Be on the lookout for Phemedrone Stealer hitting Windows devices

Windows PCs are being targeted with a new threat that is capable of working around its Defender antivirus solution, experts have warned.

Named Phemedrone Stealer, the malware steals sensitive data from the compromised device, such as passwords and authentication cookies, and leaks it to the attackers, according to a new report from cybersecurity researchers Trend Micro. 

As per the report, the malware looks for sensitive information stored in web browsers, cryptocurrency wallets, and messaging platforms such as Telegram, Steam, and Discord. It can also take screengrabs, and siphon out data on hardware, location, and the operating system. The stolen information is then presented to the attackers via Telegram or their command-and-control (C&C) server. 

A patch is available

The malware leverages a vulnerability that was recently discovered in Microsoft Windows Defender SmartScreen. It’s tracked as CVE-2023-36025 and carries a vulnerability score of 8.8/10. Described as a Windows SmartScreen security feature bypass vulnerability, this flaw allows threat actors to work around Defender Smartscreen checks and the associated prompts. To abuse the flaw, an attacker would need to craft a custom Internet Shortcut (.URL), or a hyperlink that points to a shortcut, and get the victim to interact with it.

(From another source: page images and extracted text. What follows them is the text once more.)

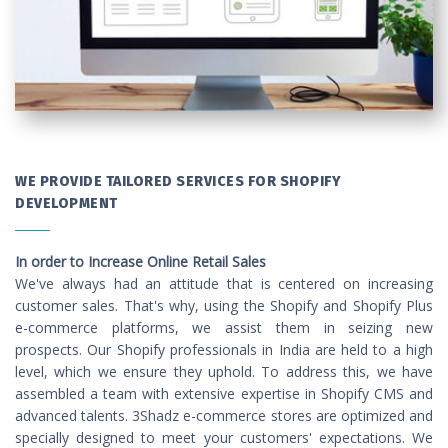
WE PROVIDE TAILORED SERVICES FOR SHOPIFY
DEVELOPMENT
In order to Increase Online Retail Sales
We've always had an attitude that is centered on increasing
customer sales. That's why, using the Shopify and Shopify Plus
e-commerce platforms, we assist them in seizing new
prospects. Our Shopify professionals in India are held to a high
level, which we ensure they uphold. To address this, we have
assembled a team with extensive expertise in Shopify CMS and
advanced talents. 3Shadz e-commerce stores are optimized and
specially designed to meet your customers' expectations. We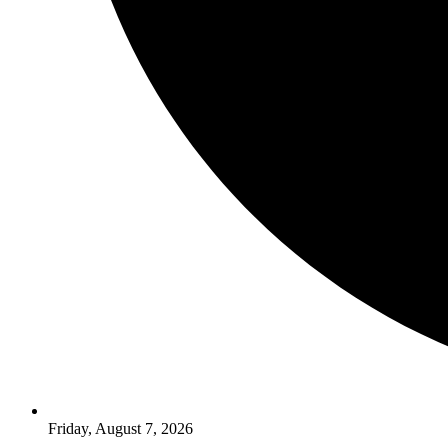
Friday, August 7, 2026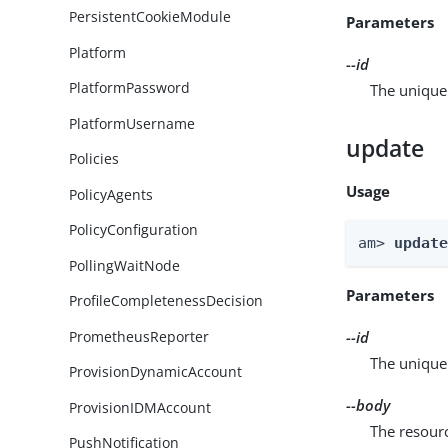
PersistentCookieModule
Parameters
Platform
--id
PlatformPassword
The unique 
PlatformUsername
update
Policies
Usage
PolicyAgents
PolicyConfiguration
am> 
updat
PollingWaitNode
Parameters
ProfileCompletenessDecision
PrometheusReporter
--id
The unique 
ProvisionDynamicAccount
--body
ProvisionIDMAccount
The resour
PushNotification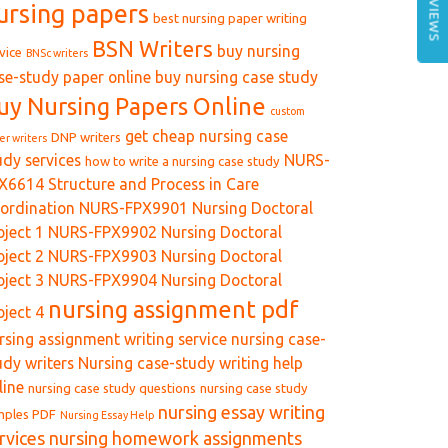
REVIEWS
ursing papers
best nursing paper writing
BSN Writers
buy nursing
vice
BNSc writers
se-study paper online
buy nursing case study
uy Nursing Papers Online
custom
get cheap nursing case
DNP writers
er writers
udy services
NURS-
how to write a nursing case study
X6614 Structure and Process in Care
ordination
NURS-FPX9901 Nursing Doctoral
oject 1
NURS-FPX9902 Nursing Doctoral
oject 2
NURS-FPX9903 Nursing Doctoral
oject 3
NURS-FPX9904 Nursing Doctoral
nursing assignment pdf
oject 4
rsing assignment writing service
nursing case-
udy writers
Nursing case-study writing help
line
nursing case study questions
nursing case study
nursing essay writing
mples PDF
Nursing Essay Help
rvices
nursing homework assignments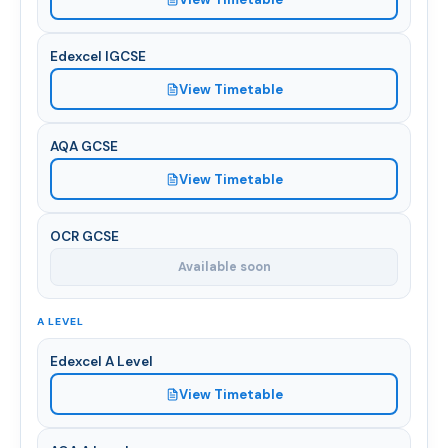
Edexcel IGCSE
View Timetable
AQA GCSE
View Timetable
OCR GCSE
Available soon
A LEVEL
Edexcel A Level
View Timetable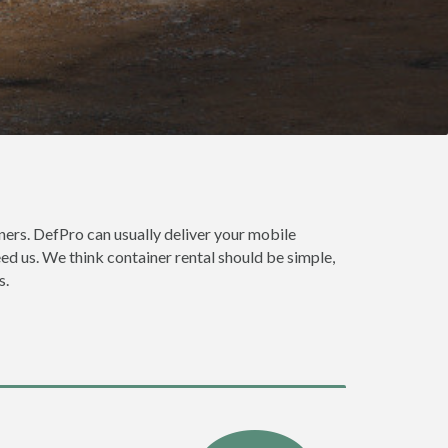
ers. DefPro can usually deliver your mobile
ed us. We think container rental should be simple,
s.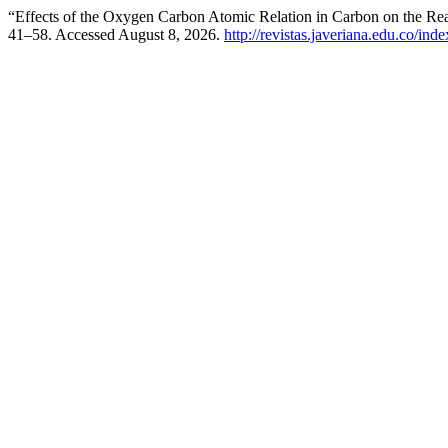
“Effects of the Oxygen Carbon Atomic Relation in Carbon on the Re
41–58. Accessed August 8, 2026.
http://revistas.javeriana.edu.co/ind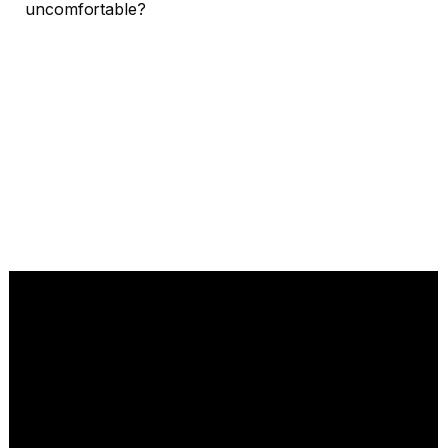
uncomfortable?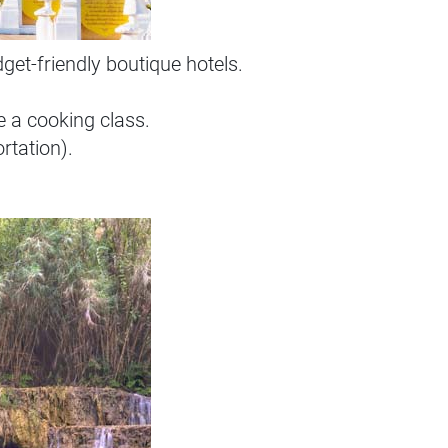
et-friendly boutique hotels.
e a cooking class.
rtation).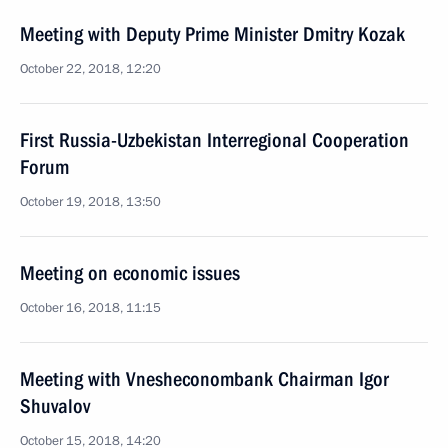
Meeting with Deputy Prime Minister Dmitry Kozak
October 22, 2018, 12:20
First Russia-Uzbekistan Interregional Cooperation
Forum
October 19, 2018, 13:50
Meeting on economic issues
October 16, 2018, 11:15
Meeting with Vnesheconombank Chairman Igor
Shuvalov
October 15, 2018, 14:20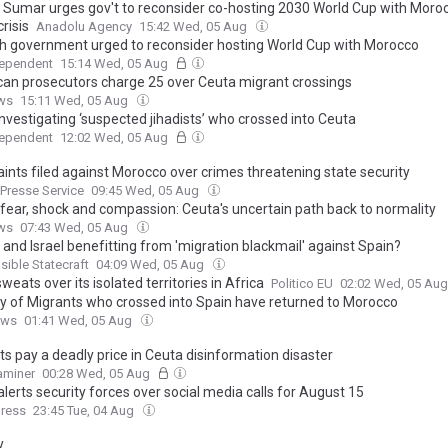
s Sumar urges gov't to reconsider co-hosting 2030 World Cup with Moro
risis
Anadolu Agency
15:42 Wed, 05 Aug
h government urged to reconsider hosting World Cup with Morocco
dependent
15:14 Wed, 05 Aug
an prosecutors charge 25 over Ceuta migrant crossings
ws
15:11 Wed, 05 Aug
nvestigating ‘suspected jihadists’ who crossed into Ceuta
dependent
12:02 Wed, 05 Aug
ints filed against Morocco over crimes threatening state security
 Presse Service
09:45 Wed, 05 Aug
 fear, shock and compassion: Ceuta's uncertain path back to normality
ws
07:43 Wed, 05 Aug
and Israel benefitting from 'migration blackmail' against Spain?
ible Statecraft
04:09 Wed, 05 Aug
weats over its isolated territories in Africa
Politico EU
02:02 Wed, 05 Au
ty of Migrants who crossed into Spain have returned to Morocco
ews
01:41 Wed, 05 Aug
s pay a deadly price in Ceuta disinformation disaster
xaminer
00:28 Wed, 05 Aug
lerts security forces over social media calls for August 15
ress
23:45 Tue, 04 Aug
y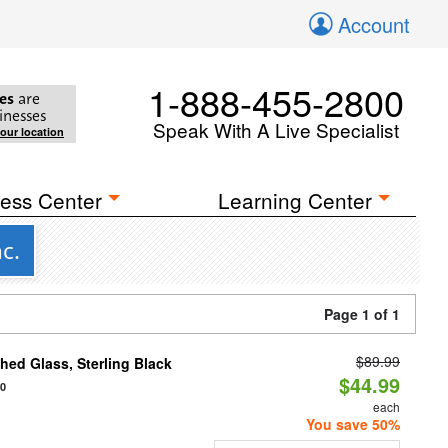
Account
1-888-455-2800
es
are
inesses
Speak With A Live Specialist
your location
ess Center
Learning Center
c.
Page 1 of 1
$89.99
ed Glass, Sterling Black
$44.99
20
each
You save 50%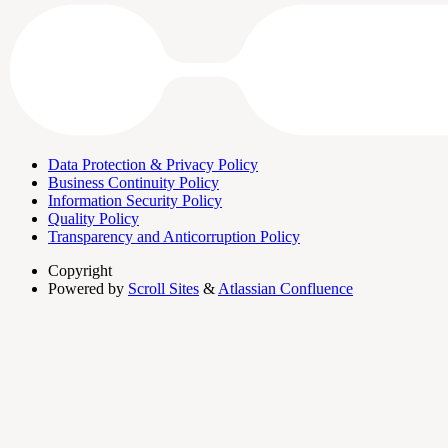
Data Protection & Privacy Policy
Business Continuity Policy
Information Security Policy
Quality Policy
Transparency and Anticorruption Policy
Copyright
Powered by
Scroll Sites
&
Atlassian Confluence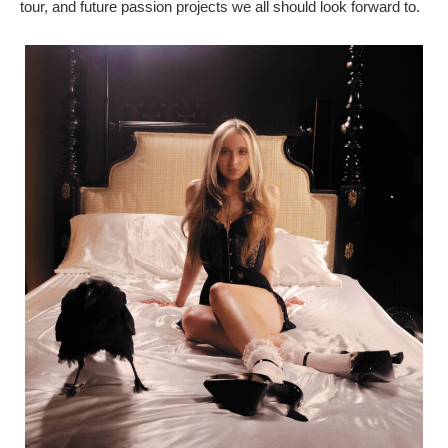
tour, and future passion projects we all should look forward to.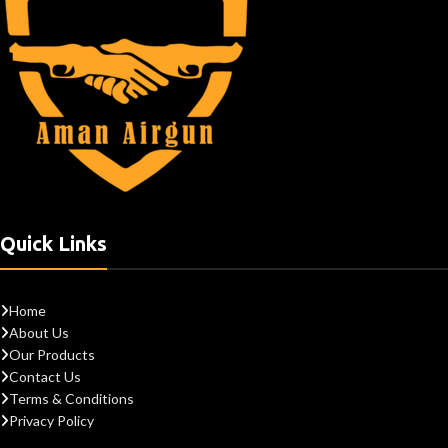
Quick Links
Home
About Us
Our Products
Contact Us
Terms & Conditions
Privacy Policy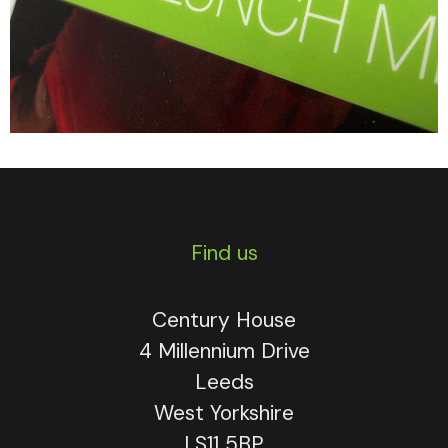
Find us
Century House
4 Millennium Drive
Leeds
West Yorkshire
LS11 5BP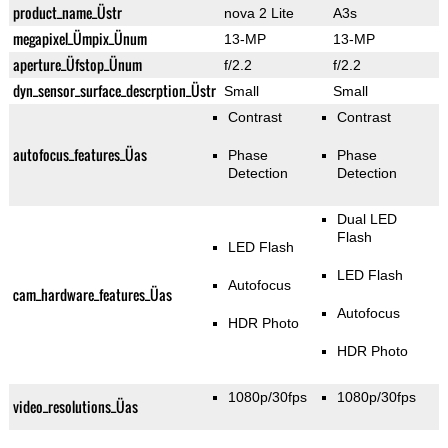
product_name_Üstr
nova 2 Lite
A3s
megapixel_Ümpix_Ünum
13-MP
13-MP
aperture_Üfstop_Ünum
f/2.2
f/2.2
dyn_sensor_surface_descrption_Üstr
Small
Small
Contrast
Contrast
autofocus_features_Üas
Phase
Phase
Detection
Detection
Dual LED
Flash
LED Flash
LED Flash
Autofocus
cam_hardware_features_Üas
Autofocus
HDR Photo
HDR Photo
1080p/30fps
1080p/30fps
video_resolutions_Üas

Microsoft patched the flaw in mid-November 2023, however, hackers are still on the lookout for vulnerable devices that haven’t been patched, so applying the fix is highly recommended. In fact, the evidence of in-the-wild use has prompted the Cybersecurity and Infrastructure Security Agency (CISA) to add the flaw to the Known Exploited Vulnerabilities (KEV) list. 

“It has come to public attention that various demos and proof-of-concept codes have been circulated on social media, detailing the exploitation of CVE-2023-36025,” Trend Micro explained in its writeup. 

“Since details of this vulnerability first emerged, a growing number of malware campaigns, one of which distributes the Phemedrone Stealer payload, have incorporated this vulnerability into their attack chains.”